Q & A

 

As a means to give a clear understanding for my clients, provided below is some commonly asked questions before hiring and conducting security testing.

 

What is a penetration test?

A penetration test is a simulation of an actual attack on computer and network devices on a specific network, providing for a report of internal and external threats to operations.

Why is a penetration test needed?

A penetration test is a valuable for many reasons.

  • Determine the possibility of leveraging attack vectors
  • Identify high risk vulnerabilities due to multiple low risk vulnerabilities.
  • Identify threats missed by automatic scanning software
  • Assessment of impact to critical operations
  • Tests the network’s administers ability to quell an attack and response times.
  • Provides evidence for increased security considerations

What is my scope of security testing?

I handle penetration testing in a breadth of areas. From company reconnaissance, to infrastructure profiling, to network and web auditing, I perform customized testing for companies as large as a Fortune 500 and as small as a personal web blogger.

Large corporations sometimes need someone to handle a specific investigation outside of the company, someone who has an understanding not only of network security but of the legal realm as well. In my personal experience, I have worked with litigation directors and attorneys at Legal Aid in downtown Milwaukee, am familiar with business law, and have studied how network security and the law interact.

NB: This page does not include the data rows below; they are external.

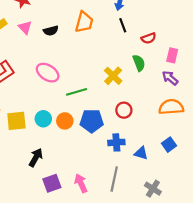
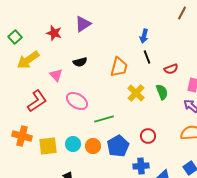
orange trapezoid: (84, 22) -> (119, 67), moved
pink triangle: (25, 27) -> (56, 75), moved
yellow cross: (113, 76) -> (136, 93), moved
blue pentagon: (92, 121) -> (118, 146), turned -30

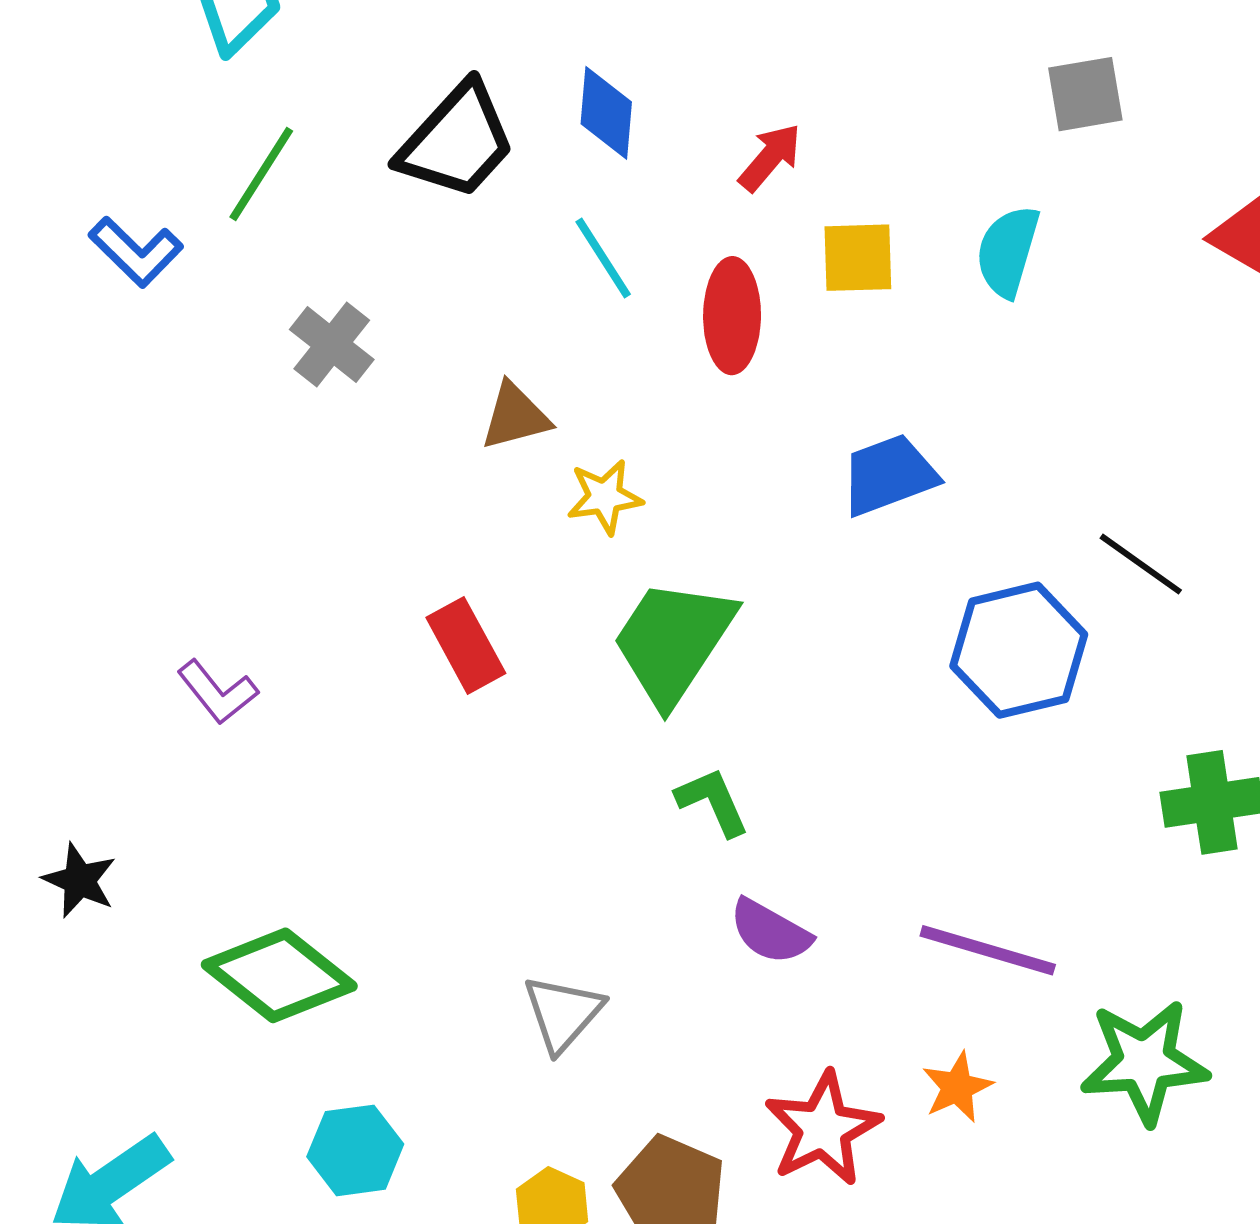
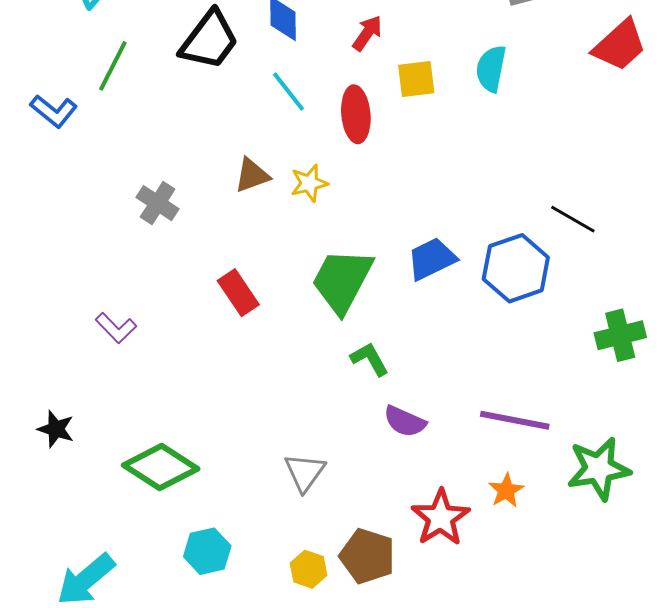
gray cross: (332, 345) -> (158, 203), moved
blue trapezoid: (889, 475) -> (432, 259), moved
yellow star: (605, 497) -> (309, 183), moved

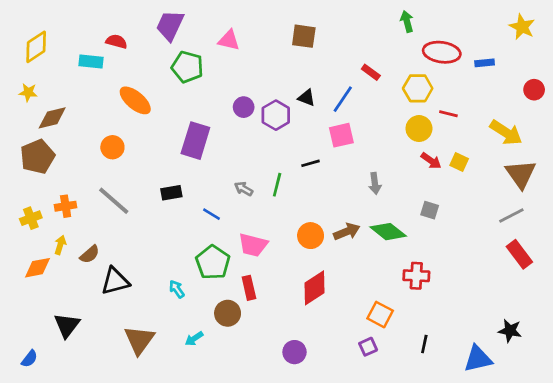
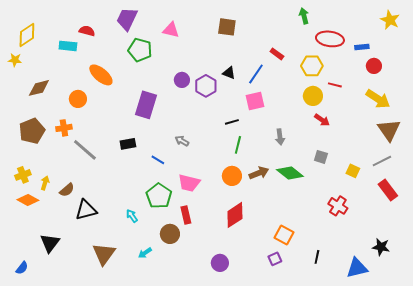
red circle: (534, 90) -> (374, 66), moved
yellow star: (28, 92) -> (15, 60), moved
orange circle: (112, 147) -> (78, 99), moved
brown pentagon: (37, 157) -> (32, 131), moved
yellow square: (459, 162) -> (353, 171), moved
green line: (277, 185) -> (238, 145), moved
orange cross: (66, 206) -> (64, 128), moved
yellow cross: (31, 218) -> (23, 175), moved
orange diamond: (37, 268) -> (28, 200), turned 40
red cross: (416, 276) -> (338, 206), moved, turned 30

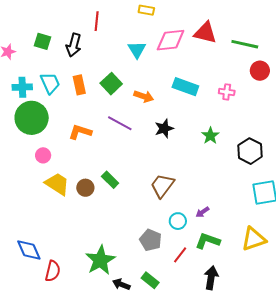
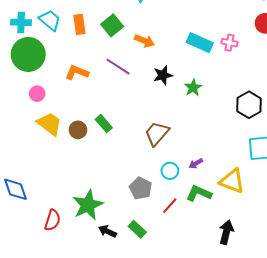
cyan trapezoid: (50, 83) -> (50, 20), turned -30
cyan rectangle: (185, 87) -> (200, 43), moved
green star: (210, 136) -> (193, 88), moved
yellow triangle: (254, 239) -> (232, 181), moved, turned 36
red semicircle: (53, 271) -> (52, 220), moved
black arrow: (211, 278) -> (226, 232), moved

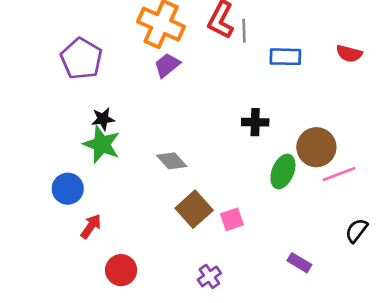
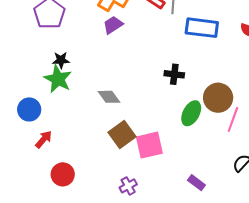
blue rectangle: (285, 57) -> (202, 28), size x1.4
pink line: (339, 174) -> (233, 120), turned -55
pink square: (232, 219) -> (149, 145), size x1.6

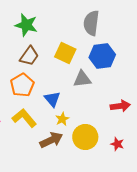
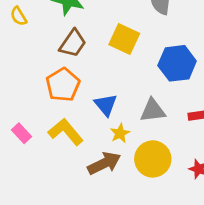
blue hexagon: (102, 56) -> (177, 63), moved
gray triangle: (82, 79) -> (153, 110), moved

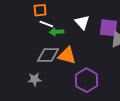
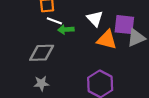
gray diamond: (48, 55) -> (42, 53), moved
orange triangle: (67, 56) -> (107, 40), moved

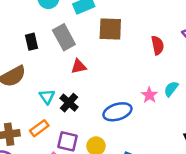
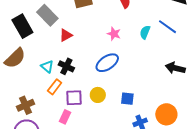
black rectangle: (31, 42) -> (22, 26), size x1.6
pink star: (149, 95) -> (114, 34), moved
orange rectangle: (39, 128) -> (55, 87), moved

We have security applications, why do i need a pentest?

This is a reasonable question, as security applications are supposed to look for security holes. The truth is, some security scanners simply do not provide a fully-detailed investigation into certain applications you have on your network. Many of my clients use a variety of custom applications for their operations. This is where you need the human element. A network penetration tester will look at the broad picture and see how it applies to your network in regards to custom-made applications that, while helpful, may be lacking in security.

Can my system be broken by certain tests?

Yes, and this is a valid consideration. This vulnerability is especially of concern when dealing with stress-testing to see if your network can handle a DDOS or DOS (Denial of Service) attack. A Denial of Service attack can take your whole public network down if you do not have proper load balancing. This is why it is very important for a penetration tester to work with the company it audits to perform certain tests outside normal business hours, so your employee traffic will not interfere with the tests.

It is also very important for the tester to know his tools and how they will interact with your network. Generally, a stress test will only bog down your system until the test is complete. Any other risks would be uncovered after successfully gaining access to the network and changing settings. If successful access is gained, it is detailed in an ongoing report and moved on to the rest of my testing.

Your system will never be altered. Ever!

How long does a test take?

Since penetration testing deals with many different types of testing, it is hard to give a concrete time frame off the bat. However, once a contract is made your quote will always have a time frame, so you know what is being performed and how long it will take.

What do I need to start?

To start, go to the Request a Quote page and fill out the form. After your quote is received, you will have to sign a Non-Disclosure Agreement and provide permission to test the network by the appropriate Agent in your company. I will not perform any test without both the signed NDA and permission to perform the audit.

What are the legal implications?

Under US Law, you are not required to perform a penetration test. However, any work performed will be done so under the Uniform Commercial Code. That means all legal and lawful implications will be met by the conditions of my NDA and contract bid.